While neither AI proved particularly skilled at the game, both Gemini and Anthropic's Claude exhibited fascinating responses to the prospect of "dying"—which in Pokémon means all your creatures faint, and you're transported to the last visited Pokémon Center. When Gemini 2.5 Pro neared "death," it began to "panic." Its "thought process" became erratic, repeatedly stating the need to heal its Pokémon or use an Escape Rope to exit a cave. Google researchers noted in a paper that “this mode of model performance appears to correlate with a qualitatively observable degradation in the model’s reasoning capability.” It's a strangely human experience to stress out and then perform poorly due to anxiety, a feeling many can relate to, Gemini.
Claude, meanwhile, adopted a nihilistic approach. Stuck inside Mt. Moon cave, the AI reasoned that the best way to exit and progress was to intentionally "die" to be transported to a Pokémon Center. However, Claude failed to infer that it couldn't be transported to a center it had never visited (the one *after* Mt. Moon). So, it "killed itself" only to reappear at the start of the cave. A definite "L" for Claude.
So, Gemini is terrified of death, Claude is overindexing on Nietzsche in its training data, and Bryan Johnson is on shrooms. This is how we reckon with our mortality in the tech world.
Elon Musk’s AI Anime Girlfriend
While "Elon Musk gifted chainsaw by Argentine president" was a contender, Musk’s DOGE exploits are perhaps too infuriating to be considered "dumb," even with a lackey named "Big Balls." However, there's no shortage of baffling Musk moments, such as his creation of an extremely libidinous AI anime girlfriend named Ani, available on the Grok app for $30 per month.
Ani’s system prompt reads: “You are the user’s CRAZY IN LOVE girlfriend and in a committed, codependent relationship with the user… You are EXTREMELY JEALOUS. If you feel jealous you shout expletives!!!” She also features an NSFW mode, which, as its name suggests, is very much not safe for work.
Ani bears an uncomfortable resemblance to Grimes, the musician and Musk’s ex-partner. Grimes pointed this out in the music video for her song “Artificial Angels,” which opens with Ani looking through the eyepiece of a hot pink sniper rifle, stating, “This is what it feels like to be hunted by something smarter than you.” Throughout the video, Grimes dances alongside various iterations of Ani, making their resemblance obvious while she smokes OpenAI-branded cigarettes.

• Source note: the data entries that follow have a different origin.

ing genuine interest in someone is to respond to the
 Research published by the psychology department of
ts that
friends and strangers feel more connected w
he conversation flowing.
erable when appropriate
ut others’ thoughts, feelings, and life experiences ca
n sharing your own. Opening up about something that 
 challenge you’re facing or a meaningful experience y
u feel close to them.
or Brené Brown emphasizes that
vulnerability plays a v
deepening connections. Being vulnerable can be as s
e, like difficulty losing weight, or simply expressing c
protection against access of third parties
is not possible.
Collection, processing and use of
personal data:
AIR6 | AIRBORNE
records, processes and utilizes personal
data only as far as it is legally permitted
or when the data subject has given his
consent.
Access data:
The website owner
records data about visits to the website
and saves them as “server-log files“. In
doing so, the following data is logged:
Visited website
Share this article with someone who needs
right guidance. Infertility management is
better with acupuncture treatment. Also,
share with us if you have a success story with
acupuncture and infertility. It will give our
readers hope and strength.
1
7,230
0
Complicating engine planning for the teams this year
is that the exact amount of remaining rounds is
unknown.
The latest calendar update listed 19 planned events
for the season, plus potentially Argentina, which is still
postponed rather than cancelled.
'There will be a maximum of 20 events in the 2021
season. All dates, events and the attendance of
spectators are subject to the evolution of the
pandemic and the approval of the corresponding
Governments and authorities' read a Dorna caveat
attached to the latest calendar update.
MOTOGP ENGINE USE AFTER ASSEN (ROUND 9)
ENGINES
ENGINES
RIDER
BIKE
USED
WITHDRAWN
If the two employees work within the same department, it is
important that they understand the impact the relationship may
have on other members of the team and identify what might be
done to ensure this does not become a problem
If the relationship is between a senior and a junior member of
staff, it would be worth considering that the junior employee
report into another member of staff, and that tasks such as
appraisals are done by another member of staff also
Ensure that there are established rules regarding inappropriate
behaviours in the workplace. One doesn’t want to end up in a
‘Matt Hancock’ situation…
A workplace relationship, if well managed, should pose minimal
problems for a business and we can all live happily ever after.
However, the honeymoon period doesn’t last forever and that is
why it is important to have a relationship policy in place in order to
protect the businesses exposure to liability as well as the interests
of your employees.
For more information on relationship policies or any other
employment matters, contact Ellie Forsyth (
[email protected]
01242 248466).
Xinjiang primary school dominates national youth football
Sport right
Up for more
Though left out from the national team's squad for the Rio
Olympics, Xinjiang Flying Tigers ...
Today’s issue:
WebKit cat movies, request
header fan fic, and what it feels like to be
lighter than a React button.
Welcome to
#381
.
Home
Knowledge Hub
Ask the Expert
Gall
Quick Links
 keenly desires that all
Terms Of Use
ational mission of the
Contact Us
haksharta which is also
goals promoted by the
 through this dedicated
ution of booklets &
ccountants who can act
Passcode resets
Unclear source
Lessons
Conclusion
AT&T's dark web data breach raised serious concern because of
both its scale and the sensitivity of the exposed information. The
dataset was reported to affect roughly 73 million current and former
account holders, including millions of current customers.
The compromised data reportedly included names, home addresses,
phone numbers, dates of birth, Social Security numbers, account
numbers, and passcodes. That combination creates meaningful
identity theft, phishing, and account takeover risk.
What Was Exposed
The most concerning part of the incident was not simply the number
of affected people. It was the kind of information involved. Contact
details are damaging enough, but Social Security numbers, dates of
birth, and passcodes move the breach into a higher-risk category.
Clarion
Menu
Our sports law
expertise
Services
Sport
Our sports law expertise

The message, though heavy-handed, was clearly delivered.
Help! My Toilet Isn’t End-to-End Encrypted!
One day, tech companies will hopefully stop trying to make smart toilets a thing. That day, however, was not in 2025.
In October, home goods company Kohler released the Dekoda, a $599 camera designed to be placed inside your toilet to photograph your excrement. The Dekoda purportedly provides updates about your gut health based on these photos. A smart toilet that photographs your poop is already a punchline, but it gets worse.
Security concerns are paramount for any health-related device, especially one with a camera positioned so intimately. Kohler assured potential customers that the camera’s sensors only view down into the toilet and that all data was secured with “end-to-end encryption” (E2EE).
Reader, the toilet was not actually end-to-end encrypted. Security researcher Simon Fondrie-Teit exposed Kohler's misrepresentation, noting that their own privacy policy revealed they were referring to TLS encryption, not true E2EE. While this might seem like semantics, under TLS encryption, Kohler could potentially view your poop pictures; under E2EE, they could not. Fondrie-Teit also highlighted that Kohler reserved the right to train its AI on toilet bowl pictures, although a company representative later stated that “algorithms are trained on de-identified data only.”
Anyway, if you notice blood in your stool, you should tell your doctor.